▶ **TASK BRIEF**: Every line with the word "atau" in it should be extracted from the data that follows.

START SUPPLIED INFORMATION

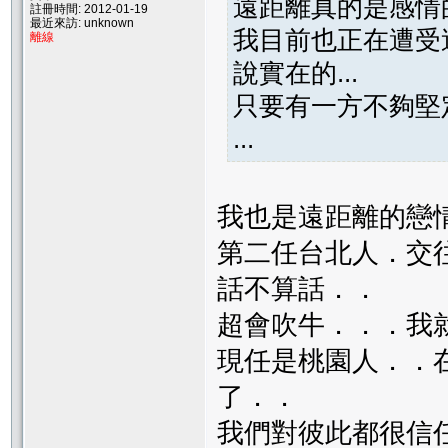
遠距離真的是感情
註冊時間: 2012-01-19
最近來訪: unknown
我目前也正在遭受
離線
說實在的...
只要有一方不夠堅
...
我也是遠距離的戀
第二任台北人．交
話不算話．．
超會吹牛．．．我
現任是桃園人．．
了．．
我們對彼此都很信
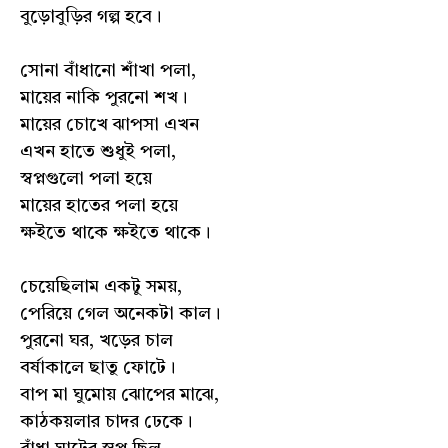
বুড়োবুড়ির গল্প হবে।
সোনা বাঁধানো শাঁখা পলা,
মায়ের নাকি পুরনো শখ।
মায়ের চোখে ঝাপসা এখন
এখন হাতে শুধুই পলা,
স্বপ্নগুলো পলা হয়ে
মায়ের হাতের পলা হয়ে
ক্ষইতে থাকে ক্ষইতে থাকে।
চেয়েছিলাম একটু সময়,
পেরিয়ে গেল অনেকটা কাল।
পুরনো ঘর, খড়ের চাল
বর্ষাকালে ছাতু ফোটে।
বাপ মা ঘুমোয় ঝোপের মাঝে,
কাঠকয়লার চাদর ঢেকে।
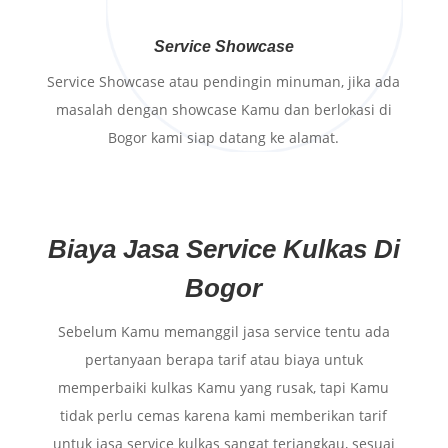
Service Showcase
Service Showcase atau pendingin minuman, jika ada
masalah dengan showcase Kamu dan berlokasi di
Bogor kami siap datang ke alamat.
Biaya Jasa Service Kulkas Di
Bogor
Sebelum Kamu memanggil jasa service tentu ada
pertanyaan berapa tarif atau biaya untuk
memperbaiki kulkas Kamu yang rusak, tapi Kamu
tidak perlu cemas karena kami memberikan tarif
untuk jasa service kulkas sangat terjangkau, sesuai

END SUPPLIED INFORMATION

▶ **RESULT BELOW**:
Service Showcase atau pendingin minuman, jika ada
pertanyaan berapa tarif atau biaya untuk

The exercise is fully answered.